Available data:
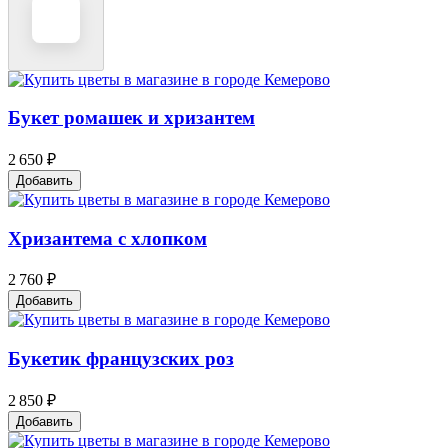
Букет ромашек и хризантем
2 650 ₽
Добавить
Хризантема с хлопком
2 760 ₽
Добавить
Букетик французских роз
2 850 ₽
Добавить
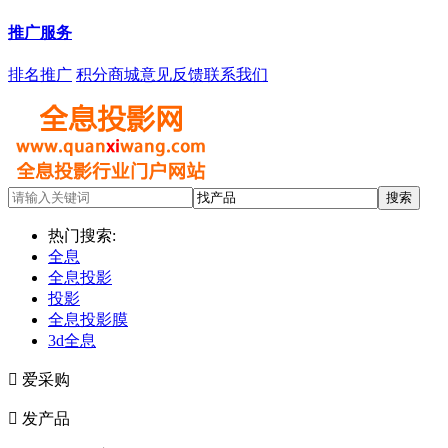
推广服务
排名推广
积分商城
意见反馈
联系我们
热门搜索:
全息
全息投影
投影
全息投影膜
3d全息

爱采购

发产品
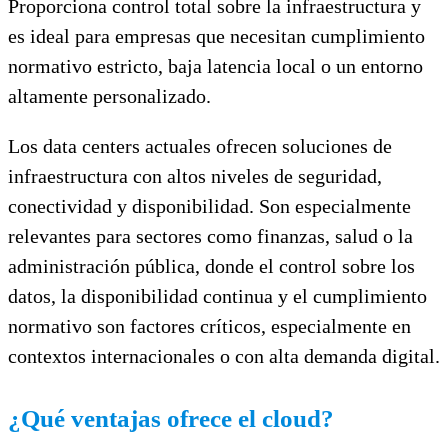
Proporciona control total sobre la infraestructura y
es ideal para empresas que necesitan cumplimiento
normativo estricto, baja latencia local o un entorno
altamente personalizado.
Los data centers actuales ofrecen soluciones de
infraestructura con altos niveles de seguridad,
conectividad y disponibilidad. Son especialmente
relevantes para sectores como finanzas, salud o la
administración pública, donde el control sobre los
datos, la disponibilidad continua y el cumplimiento
normativo son factores críticos, especialmente en
contextos internacionales o con alta demanda digital.
¿Qué ventajas ofrece el cloud?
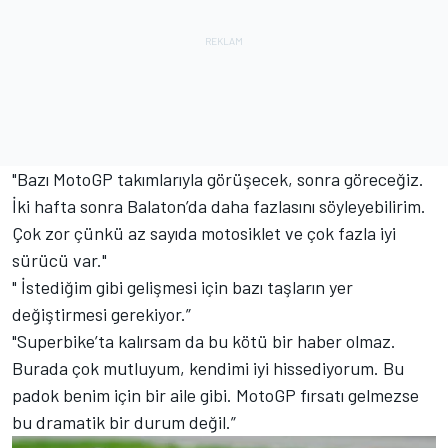
"Bazı MotoGP takımlarıyla görüşecek, sonra göreceğiz.
İki hafta sonra Balaton’da daha fazlasını söyleyebilirim.
Çok zor çünkü az sayıda motosiklet ve çok fazla iyi
sürücü var."
" İstediğim gibi gelişmesi için bazı taşların yer
değiştirmesi gerekiyor.”
"Superbike’ta kalırsam da bu kötü bir haber olmaz.
Burada çok mutluyum, kendimi iyi hissediyorum. Bu
padok benim için bir aile gibi. MotoGP fırsatı gelmezse
bu dramatik bir durum değil.”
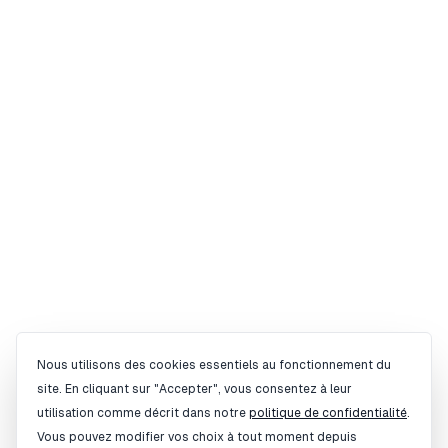
Gestion des cookies
Nous utilisons des cookies essentiels au fonctionnement du
site. En cliquant sur "Accepter", vous consentez à leur
utilisation comme décrit dans notre
politique de confidentialité
.
Vous pouvez modifier vos choix à tout moment depuis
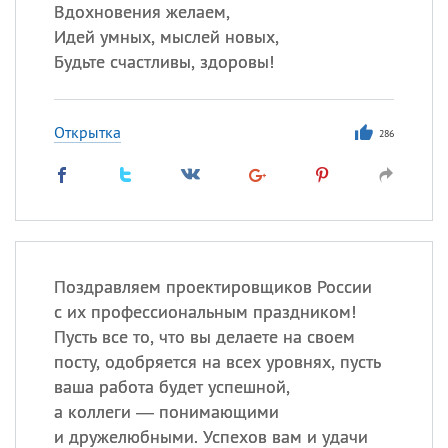
Вдохновения желаем,
Идей умных, мыслей новых,
Все
ИМЕНА
Будьте счастливы, здоровы!
Сегодня празднуют именины
Открытка
286
Александр
,
Макар
Анна
Посмотреть значение
и
происхождение
Поздравляем проектировщиков России
с их профессиональным праздником!
Пусть все то, что вы делаете на своем
посту, одобряется на всех уровнях, пусть
ваша работа будет успешной,
а коллеги — понимающими
и дружелюбными. Успехов вам и удачи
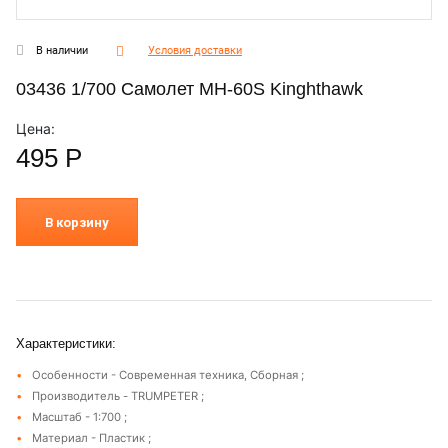
В наличии
Условия доставки
03436 1/700 Самолет MH-60S Kinghthawk
Цена:
495
Р
В корзину
Характеристики:
Особенности - Современная техника, Сборная ;
Производитель - TRUMPETER ;
Масштаб - 1:700 ;
Материал - Пластик ;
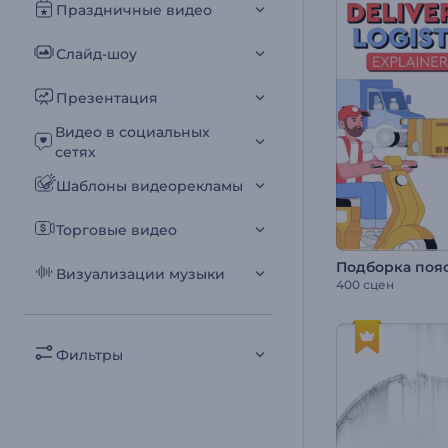
Праздничные видео
Слайд-шоу
Презентация
Видео в социальных
сетях
Шаблоны видеорекламы
Торговые видео
Визуализации музыки
400 сцен
Фильтры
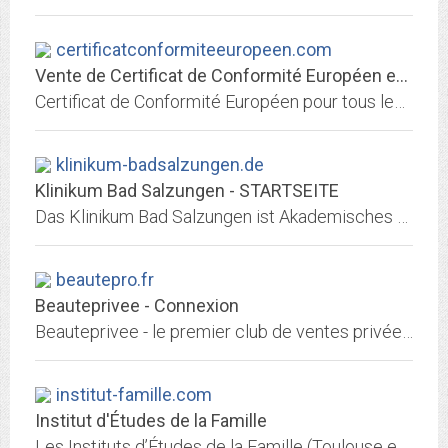
certificatconformiteeuropeen.com
Vente de Certificat de Conformité Européen en Ligne
Certificat de Conformité Européen pour tous les véhicules. Vente de Certificat De Conformité Européen en Ligne pour tous les constructeurs automobiles...
klinikum-badsalzungen.de
Klinikum Bad Salzungen - STARTSEITE
Das Klinikum Bad Salzungen ist Akademisches Lehrkrankenhaus der Universitätsklinik Jena.
beautepro.fr
Beauteprivee - Connexion
Beauteprivee - le premier club de ventes privées dédié à la beauté et au bien-être
institut-famille.com
Institut d'Études de la Famille
Les Instituts d’Études de la Famille (Toulouse et Lille) proposent des formations, des conférences et organisent des colloques dans les domaines de l'approche systémique et en...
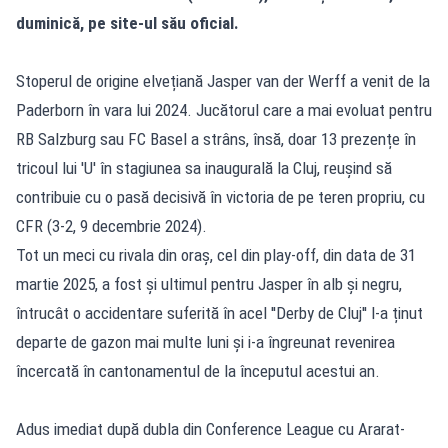
duminică, pe site-ul său oficial.
Stoperul de origine elvețiană Jasper van der Werff a venit de la
Paderborn în vara lui 2024. Jucătorul care a mai evoluat pentru
RB Salzburg sau FC Basel a strâns, însă, doar 13 prezențe în
tricoul lui 'U' în stagiunea sa inaugurală la Cluj, reușind să
contribuie cu o pasă decisivă în victoria de pe teren propriu, cu
CFR (3-2, 9 decembrie 2024).
Tot un meci cu rivala din oraș, cel din play-off, din data de 31
martie 2025, a fost și ultimul pentru Jasper în alb și negru,
întrucât o accidentare suferită în acel ''Derby de Cluj'' l-a ținut
departe de gazon mai multe luni și i-a îngreunat revenirea
încercată în cantonamentul de la începutul acestui an.
Adus imediat după dubla din Conference League cu Ararat-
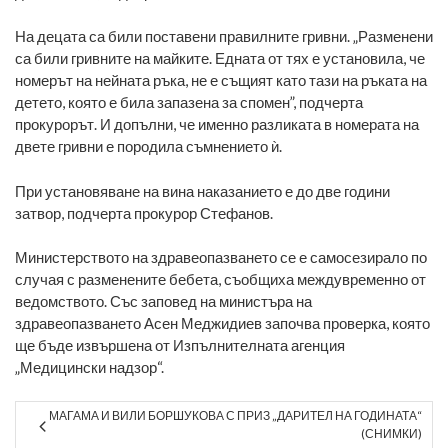
На децата са били поставени правилните гривни. „Разменени
са били гривните на майките. Едната от тях е установила, че
номерът на нейната ръка, не е същият като тази на ръката на
детето, която е била запазена за спомен”, подчерта
прокурорът. И допълни, че именно разликата в номерата на
двете гривни е породила съмнението ѝ.
При установяване на вина наказанието е до две години
затвор, подчерта прокурор Стефанов.
Министерството на здравеопазването се е самосезирало по
случая с разменените бебета, съобщиха междувременно от
ведомството. Със заповед на министъра на
здравеопазването Асен Меджидиев започва проверка, която
ще бъде извършена от Изпълнителната агенция
„Медицински надзор“.
МАГАМА И ВИЛИ БОРШУКОВА С ПРИЗ „ДАРИТЕЛ НА ГОДИНАТА“
(СНИМКИ)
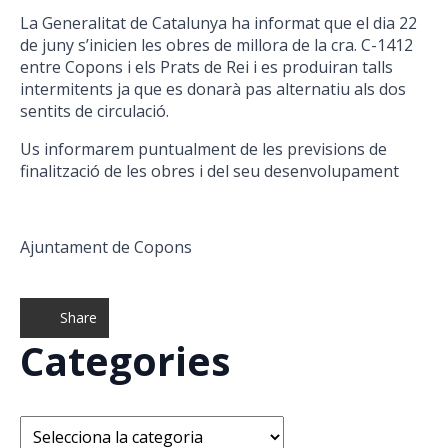
La Generalitat de Catalunya ha informat que el dia 22
de juny s’inicien les obres de millora de la cra. C-1412
entre Copons i els Prats de Rei i es produiran talls
intermitents ja que es donarà pas alternatiu als dos
sentits de circulació.
Us informarem puntualment de les previsions de
finalització de les obres i del seu desenvolupament
Ajuntament de Copons
Share
Categories
Categories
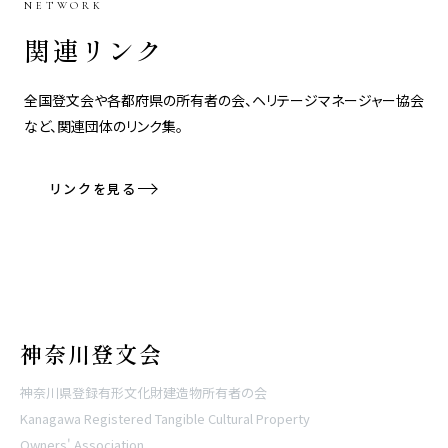
NETWORK
関連リンク
全国登文会や各都府県の所有者の会、ヘリテージマネージャー協会
など、関連団体のリンク集。
リンクを見る
神奈川登文会
神奈川県登録有形文化財建造物所有者の会
Kanagawa Registered Tangible Cultural Property
Owners' Association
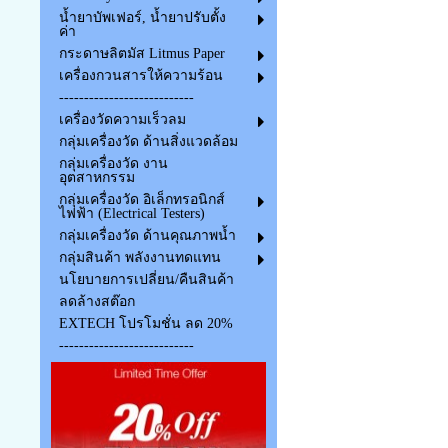
น้ำยาบัพเฟอร์, น้ำยาปรับตั้ง
ค่า
กระดาษลิตมัส Litmus Paper
เครื่องกวนสารให้ความร้อน
---------------------------
เครื่องวัดความเร็วลม
กลุ่มเครื่องวัด ด้านสิ่งแวดล้อม
กลุ่มเครื่องวัด งาน
อุตสาหกรรม
กลุ่มเครื่องวัด อิเล็กทรอนิกส์
ไฟฟ้า (Electrical Testers)
กลุ่มเครื่องวัด ด้านคุณภาพน้ำ
กลุ่มสินค้า พลังงานทดแทน
นโยบายการเปลี่ยน/คืนสินค้า
ลดล้างสต๊อก
EXTECH โปรโมชั่น ลด 20%
---------------------------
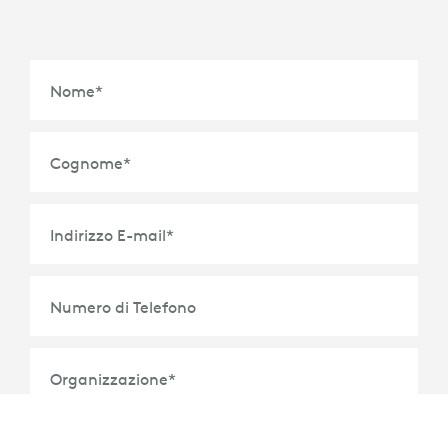
Nome
*
Cognome
*
Indirizzo E-mail
*
Numero di Telefono
Organizzazione
*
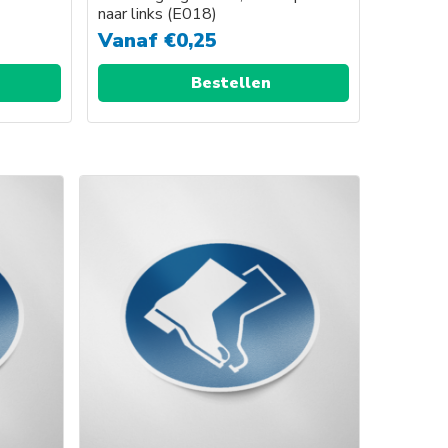
naar links (E018)
Vanaf
€
0,25
Bestellen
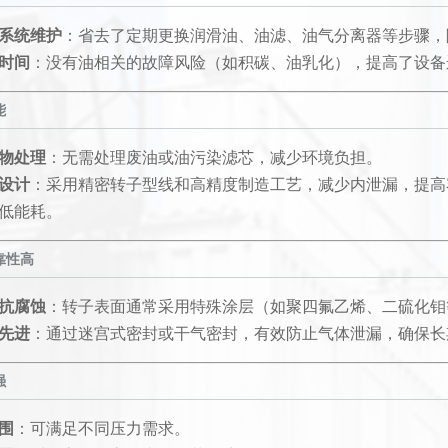
系统维护
：省去了定期更换润滑油、油滤、油气分离器等步骤，
时间
：没有油相关的故障风险（如积碳、油乳化），提高了设备
能
物处理
：无需处理废油或油污染滤芯，减少环境负担。
设计
：采用精密转子型线和高精度制造工艺，减少内泄漏，提高
低能耗。
靠性高
抗腐蚀
：转子表面通常采用特殊涂层（如聚四氟乙烯、二硫化钼
先进
：通过迷宫式密封或干气密封，有效防止气体泄漏，确保长
强
围
：可满足不同压力需求。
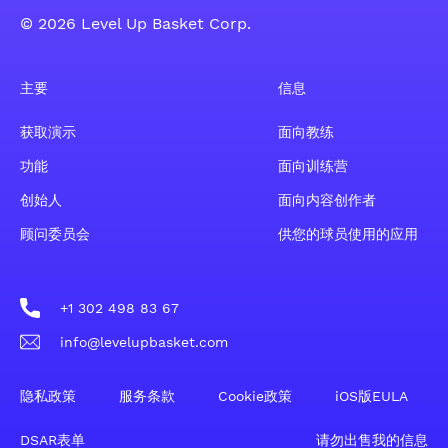
© 2026 Level Up Basket Corp.
主要
信息
获取演示
面向教练
功能
面向训练营
创始人
面向内容创作者
顾问委员会
供您的球员使用的应用
+1 302 498 83 67
info@levelupbasket.com
隐私政策
服务条款
Cookie政策
iOS版EULA
DSAR表单
请勿出售我的信息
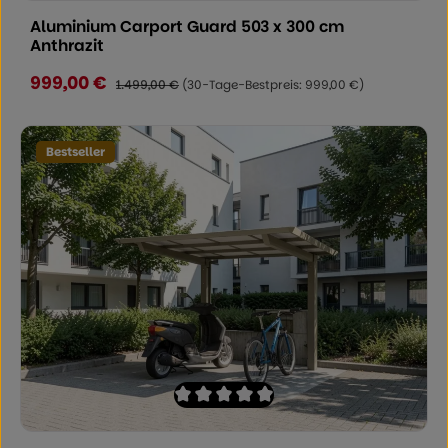
Aluminium Carport Guard 503 x 300 cm
Anthrazit
999,00 €
Verkaufspreis:
Regulärer Preis:
1.499,00 €
(30-Tage-Bestpreis: 999,00 €)
Bestseller
Durchschnittliche Bewertung von 0 von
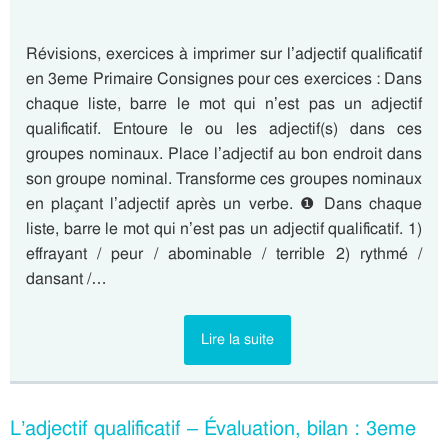
Révisions, exercices à imprimer sur l’adjectif qualificatif
en 3eme Primaire Consignes pour ces exercices : Dans
chaque liste, barre le mot qui n’est pas un adjectif
qualificatif. Entoure le ou les adjectif(s) dans ces
groupes nominaux. Place l’adjectif au bon endroit dans
son groupe nominal. Transforme ces groupes nominaux
en plaçant l’adjectif après un verbe. ❶ Dans chaque
liste, barre le mot qui n’est pas un adjectif qualificatif. 1)
effrayant / peur / abominable / terrible 2) rythmé /
dansant /…
Lire la suite
L’adjectif qualificatif – Évaluation, bilan : 3eme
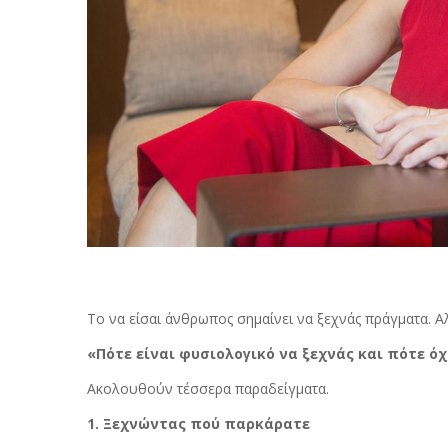
Το να είσαι άνθρωπος σημαίνει να ξεχνάς πράγματα. 
«Πότε είναι φυσιολογικό να ξεχνάς και πότε όχ
Ακολουθούν τέσσερα παραδείγματα.
1. Ξεχνώντας πού παρκάρατε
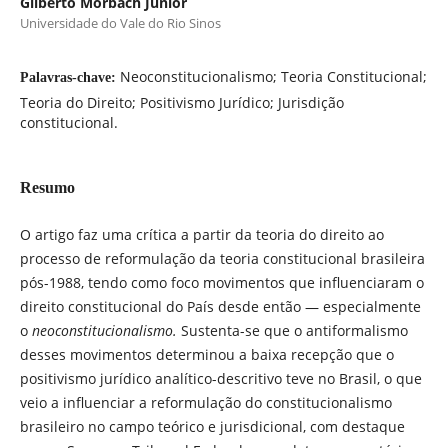
Gilberto Morbach Junior
Universidade do Vale do Rio Sinos
Neoconstitucionalismo; Teoria Constitucional;
Palavras-chave:
Teoria do Direito; Positivismo Jurídico; Jurisdição
constitucional.
Resumo
O artigo faz uma crítica a partir da teoria do direito ao
processo de reformulação da teoria constitucional brasileira
pós-1988, tendo como foco movimentos que influenciaram o
direito constitucional do País desde então — especialmente
o
neoconstitucionalismo.
Sustenta-se que o antiformalismo
desses movimentos determinou a baixa recepção que o
positivismo jurídico analítico-descritivo teve no Brasil, o que
veio a influenciar a reformulação do constitucionalismo
brasileiro no campo teórico e jurisdicional, com destaque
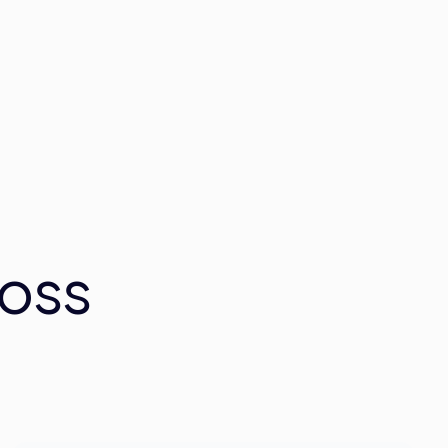
Les mer
 oss
.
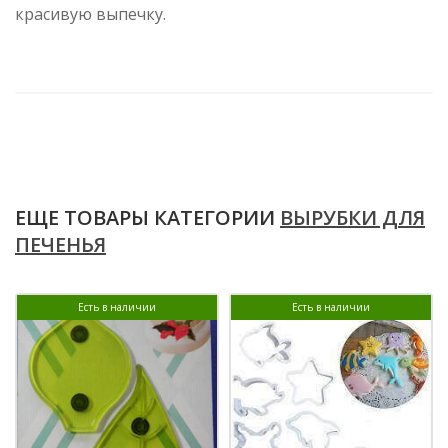
красивую выпечку.
ЕЩЕ ТОВАРЫ КАТЕГОРИИ
ВЫРУБКИ ДЛЯ
ПЕЧЕНЬЯ
Есть в наличии
Есть в наличии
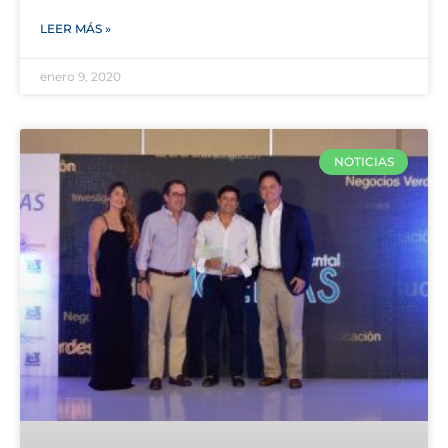
LEER MÁS »
enero 9, 2020
NOTICIAS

Work instructions:
Identify each line in the records above that contains the word "здравеопазването", and copy it out in full.

Output below:
Министерството на здравеопазването се е самосезирало по
здравеопазването Асен Меджидиев започва проверка, която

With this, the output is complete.